Tell me more about the ADHD part. Is this an ADHD thing? Is it procrastination or is it resistance to being told what to do? I'm genuinely curious because DH has ADHD and is medicated for it. It helps him be successful at work but does nothing for him at home.


This is how you know it’s not ADHD. Do you really think his medication is formulated to only be effective when he is in the office?


That is kind of the issue with ADHD, the brain can engage to do interesting or new or rewarding tasks but can’t engage to do mundane, routine, uninteresting tasks. Difficulty getting basic housework done is a hallmark sign of ADHD. Starting and finishing tasks are both hard. I am no saying he has it, just clarifying that it is completely normal to struggle differently at home and at work.


What job has zero mundane, routine, uninteresting tasks??

Please stop with these ridiculous excuses! If he were constantly being fired from jobs for failure to complete assignments, then yes, I’d believe ADHD is the problem. But if he’s able to do his office work just fine, then no, I’m not believing it’s ADHD.
Anonymous
Post 07/23/2024 18:33     Subject: Re:How to get through to DH that doing 80% doesn't count?

Anonymous wrote:
Anonymous wrote:
Anonymous wrote:
Anonymous wrote:OP I get it. I have a DH who likes to claim he "did 4 loads of laundry today" when he's working from home but what he actually did was move 4 loads of laundry through the machines and then pile them all on a chair in the living room where they will stay for days unless I give up and fold them first. I've told him that I don't really consider myself to have done a load of laundry until it's put away and he was like "oh you're too hard on yourself -- I think just getting it cleaned is an accomplishment."



This would break me.

The hardest part of laundry is folding it and putting it away after. If you don't fold it right away then it's wrinkly and you have to look at each thing and decide to fluff it or iron to make it look decent.
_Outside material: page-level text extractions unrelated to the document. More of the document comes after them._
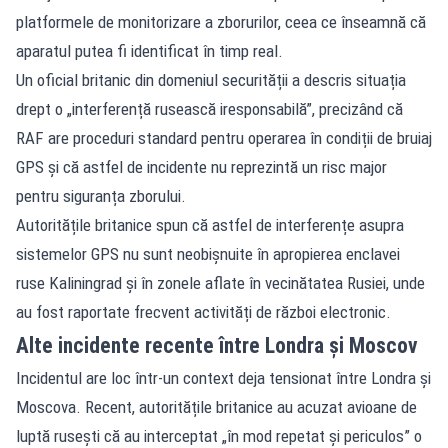
platformele de monitorizare a zborurilor, ceea ce înseamnă că
aparatul putea fi identificat în timp real.
Un oficial britanic din domeniul securității a descris situația
drept o „interferență rusească iresponsabilă”, precizând că
RAF are proceduri standard pentru operarea în condiții de bruiaj
GPS și că astfel de incidente nu reprezintă un risc major
pentru siguranța zborului.
Autoritățile britanice spun că astfel de interferențe asupra
sistemelor GPS nu sunt neobișnuite în apropierea enclavei
ruse Kaliningrad și în zonele aflate în vecinătatea Rusiei, unde
au fost raportate frecvent activități de război electronic.
Alte incidente recente între Londra și Moscov
Incidentul are loc într-un context deja tensionat între Londra și
Moscova. Recent, autoritățile britanice au acuzat avioane de
luptă rusești că au interceptat „în mod repetat și periculos” o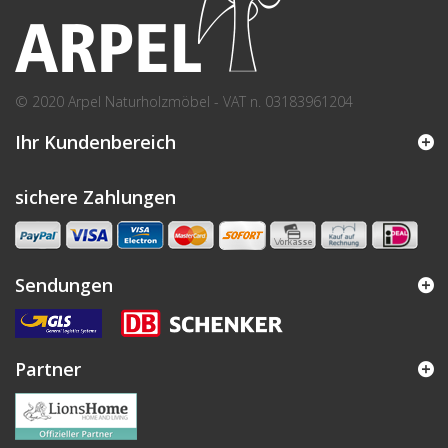
© 2020 Arpel Naturholzmöbel - VAT n. 03183961204
Ihr Kundenbereich
sichere Zahlungen
Sendungen
Partner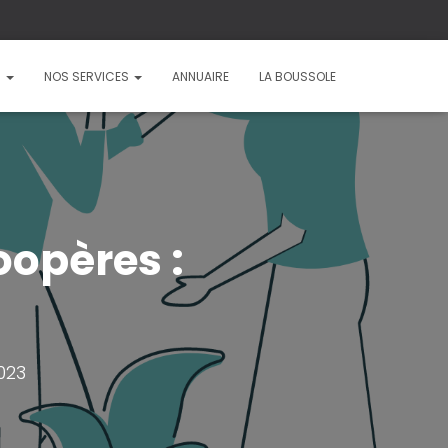
?
NOS SERVICES
ANNUAIRE
LA BOUSSOLE
oopères :
023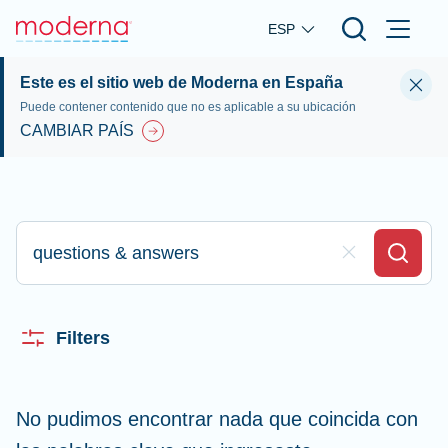
Skip to main content
ESP
Este es el sitio web de Moderna en España
Puede contener contenido que no es aplicable a su ubicación
CAMBIAR PAÍS
Escriba aquí su búsqueda
Clear Field
Search
Filters
No pudimos encontrar nada que coincida con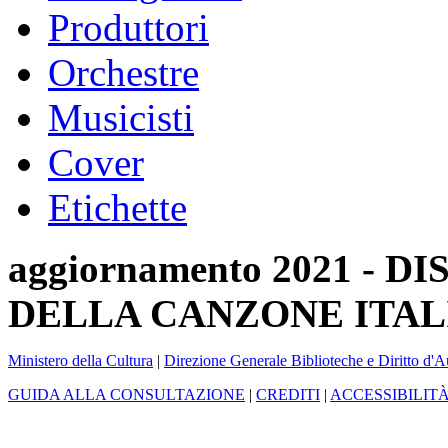
Produttori
Orchestre
Musicisti
Cover
Etichette
aggiornamento 2021 -
DELLA CANZONE ITAL
Ministero della Cultura
|
Direzione Generale Biblioteche e Diritto d'A
GUIDA ALLA CONSULTAZIONE
|
CREDITI
|
ACCESSIBILIT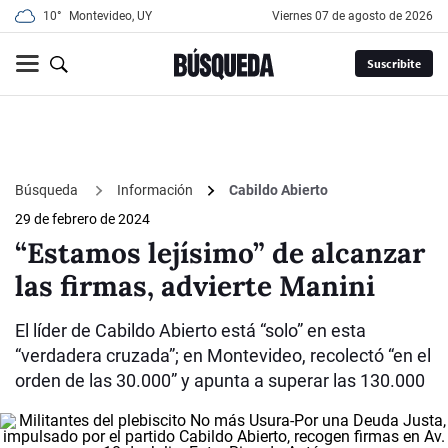
10°
Montevideo, UY
viernes 07 de agosto de 2026
Suscribite
Búsqueda
Información
Cabildo Abierto
29 de febrero de 2024
“Estamos lejísimo” de alcanzar
las firmas, advierte Manini
El líder de Cabildo Abierto está “solo” en esta
“verdadera cruzada”; en Montevideo, recolectó “en el
orden de las 30.000” y apunta a superar las 130.000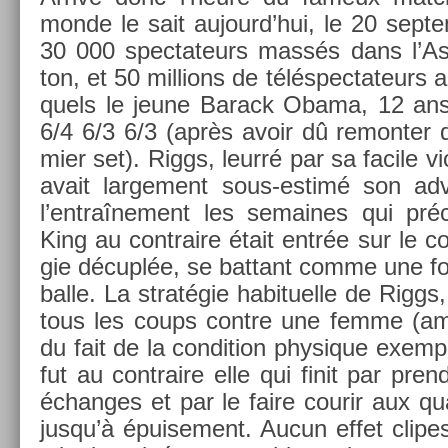
monde le sait aujourd’hui, le 20 sep­t
30 000 spec­tateurs massés dans l’A
ton, et 50 mill­ions de téléspec­tateurs
quels le jeune Barack Obama, 12 ans)
6/4 6/3 6/3 (après avoir dû re­mont­er 
mi­er set). Riggs, leurré par sa facile vi
avait lar­ge­ment sous-estimé son ad­
l’entraî­ne­ment les semaines qui pré
King au contra­ire était entrée sur le 
gie décuplée, se bat­tant comme une f
balle. La stratégie habituel­le de Rigg
tous les coups con­tre une femme (amor­
du fait de la con­di­tion physique ex­emp
fut au contra­ire elle qui finit par pre­nd
échan­ges et par le faire co­urir aux qu
jusqu’à épuise­ment. Aucun effet clipes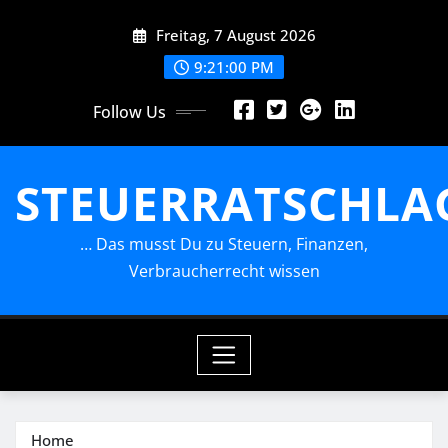
Skip
Freitag, 7 August 2026
to
content
9:21:00 PM
Follow Us
STEUERRATSCHLA
… Das musst Du zu Steuern, Finanzen,
Verbraucherrecht wissen
Home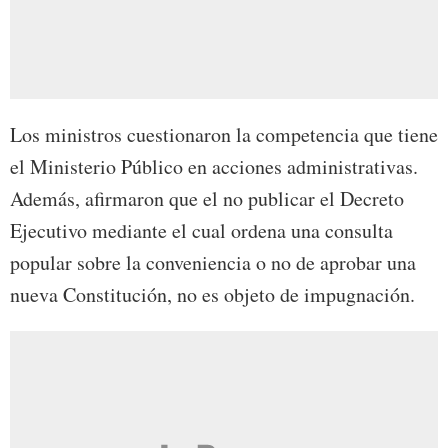
Los ministros cuestionaron la competencia que tiene
el Ministerio Público en acciones administrativas.
Además, afirmaron que el no publicar el Decreto
Ejecutivo mediante el cual ordena una consulta
popular sobre la conveniencia o no de aprobar una
nueva Constitución, no es objeto de impugnación.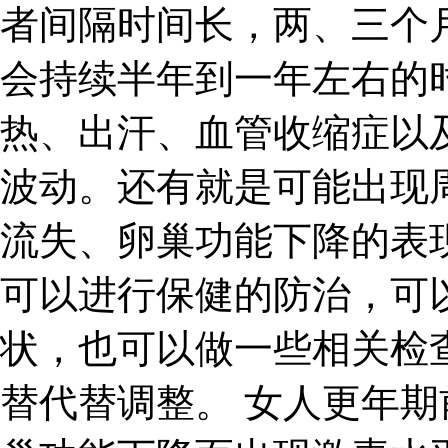
者间隔时间长，两、三个
会持续半年到一年左右的
热、出汗、血管收缩症以
波动。还有就是可能出现
流失、卵巢功能下降的表
可以进行保健的防治，可
状，也可以做一些相关检
替代替调整。 女人更年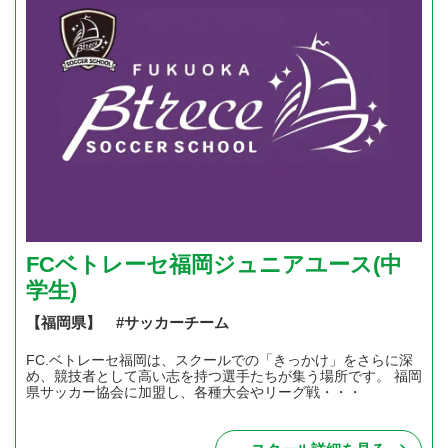
FCベトレーセ福岡ジュニアユース(中
学生)
【福岡県】 #サッカーチーム
FC.ベトレーセ福岡は、スクールでの「きっかけ」をさらに深
め、競技者として高い志を持つ選手たちが集う場所です。 福岡
県サッカー協会に加盟し、各種大会やリーグ戦・・・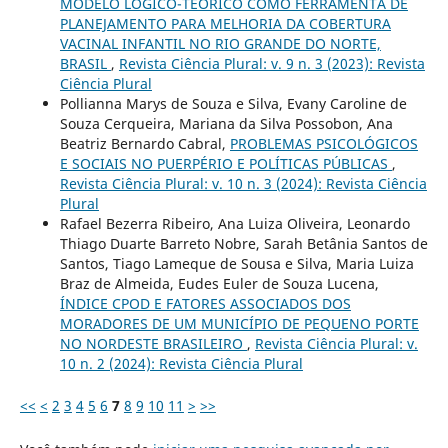
MODELO LÓGICO-TEÓRICO COMO FERRAMENTA DE
PLANEJAMENTO PARA MELHORIA DA COBERTURA
VACINAL INFANTIL NO RIO GRANDE DO NORTE,
BRASIL
,
Revista Ciência Plural: v. 9 n. 3 (2023): Revista
Ciência Plural
Pollianna Marys de Souza e Silva, Evany Caroline de
Souza Cerqueira, Mariana da Silva Possobon, Ana
Beatriz Bernardo Cabral,
PROBLEMAS PSICOLÓGICOS
E SOCIAIS NO PUERPÉRIO E POLÍTICAS PÚBLICAS
,
Revista Ciência Plural: v. 10 n. 3 (2024): Revista Ciência
Plural
Rafael Bezerra Ribeiro, Ana Luiza Oliveira, Leonardo
Thiago Duarte Barreto Nobre, Sarah Betânia Santos de
Santos, Tiago Lameque de Sousa e Silva, Maria Luiza
Braz de Almeida, Eudes Euler de Souza Lucena,
ÍNDICE CPOD E FATORES ASSOCIADOS DOS
MORADORES DE UM MUNICÍPIO DE PEQUENO PORTE
NO NORDESTE BRASILEIRO
,
Revista Ciência Plural: v.
10 n. 2 (2024): Revista Ciência Plural
<<
<
2
3
4
5
6
7
8
9
10
11
>
>>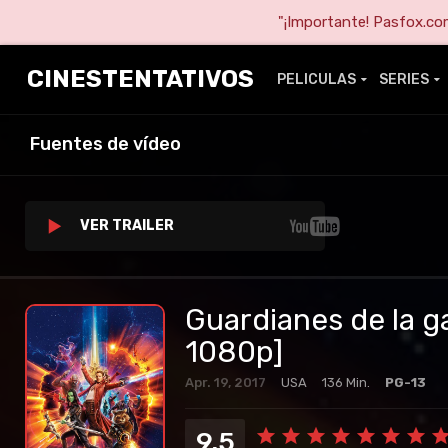
"¡Importante! Pasfox.com 
CINESTENTATIVOS
PELICULAS
SERIES
Fuentes de vídeo
VER TRAILER
Guardianes de la ga
1080p]
Apr. 19, 2017
USA
136 Min.
PG-13
9.5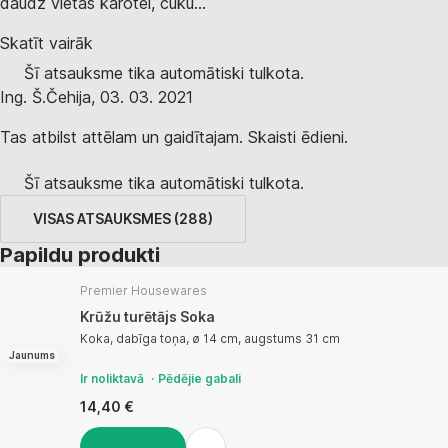
daudz vietas karotei, cuku...
Skatīt vairāk
Šī atsauksme tika automātiski tulkota.
Ing. Š.
Čehija
,
03. 03. 2021
Tas atbilst attēlam un gaidītajam. Skaisti ēdieni.
Šī atsauksme tika automātiski tulkota.
VISAS ATSAUKSMES
(
288
)
Papildu produkti
Premier Housewares
Krūžu turētājs Soka
Koka, dabīga toņa, ø 14 cm, augstums 31 cm
Jaunums
Ir noliktavā
Pēdējie gabali
14,40 €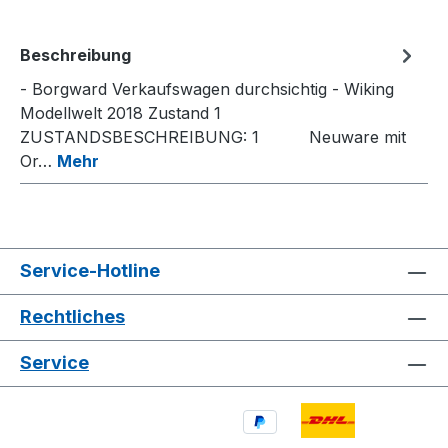
Beschreibung
- Borgward Verkaufswagen durchsichtig - Wiking
Modellwelt 2018 Zustand 1
ZUSTANDSBESCHREIBUNG: 1 Neuware mit
Or…
Mehr
Service-Hotline
Rechtliches
Service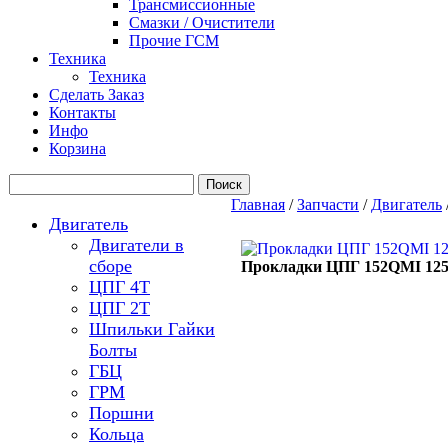
Трансмиссионные
Смазки / Очистители
Прочие ГСМ
Техника
Техника
Сделать Заказ
Контакты
Инфо
Корзина
Главная
/
Запчасти
/
Двигатель
Двигатель
Двигатели в
сборе
Прокладки ЦПГ 152QMI 125с
ЦПГ 4Т
ЦПГ 2Т
Шпильки Гайки
Болты
ГБЦ
ГРМ
Поршни
Кольца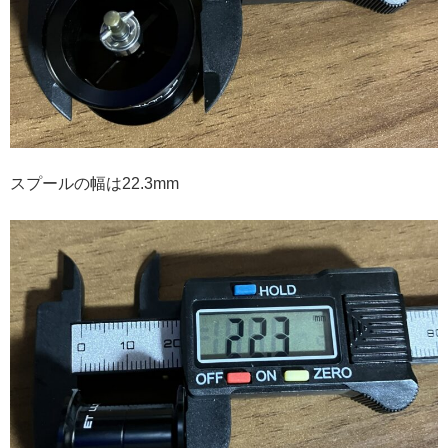
スプールの幅は22.3mm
Finding a massive unwashed pile of clothing in the hamper is preferable to encountering a mystery stack of wrinkled but clean clothes.


PP here and yes I totally agree. I thought of this example reading OP's post because last week we were both working from home on Friday when he did this and it was a genuine source of stress for me to watch that pile grow throughout the day. I said something to him about it ("maybe we shouldn't do anymore laundry today as it's going to take a while to get through all the folding") and he was like "don't worry about it -- I want to get through all the washing first." The pile sat there all weekend until finally I broke down on Sunday and folded it. I didn't fluff or iron anything because I just refuse but it took me a full hour and I was very irritated. But if I say anything he'll be like "I can't believe you are mad at me for doing the laundry."


It sounds like “we” didn’t do laundry that day… HE did laundry and “we” weren’t involved until you did YOUR share and folded it… an entire week later. I’ll bet HE didn’t complain, though.


Well I was working and didn't have time to fold four loads of laundry that day -- I was working. Turns out he also didn't have time to fold the laundry either because he didn't. Anyone can just move laundry through the machines during little breaks between calls or whatever -- this takes maybe a minute or two per load. So he spent 10 minutes doing laundry on Friday and I spent an hour folding and putting away laundry on Sunday (2 days later not an entire week -- eventually we actually needed those clothes to wear).

Why would he complain about this. He actually thinks he accomplished something but I did more than half of the work.
Anonymous
Post 07/23/2024 18:32     Subject: How to get through to DH that doing 80% doesn't count?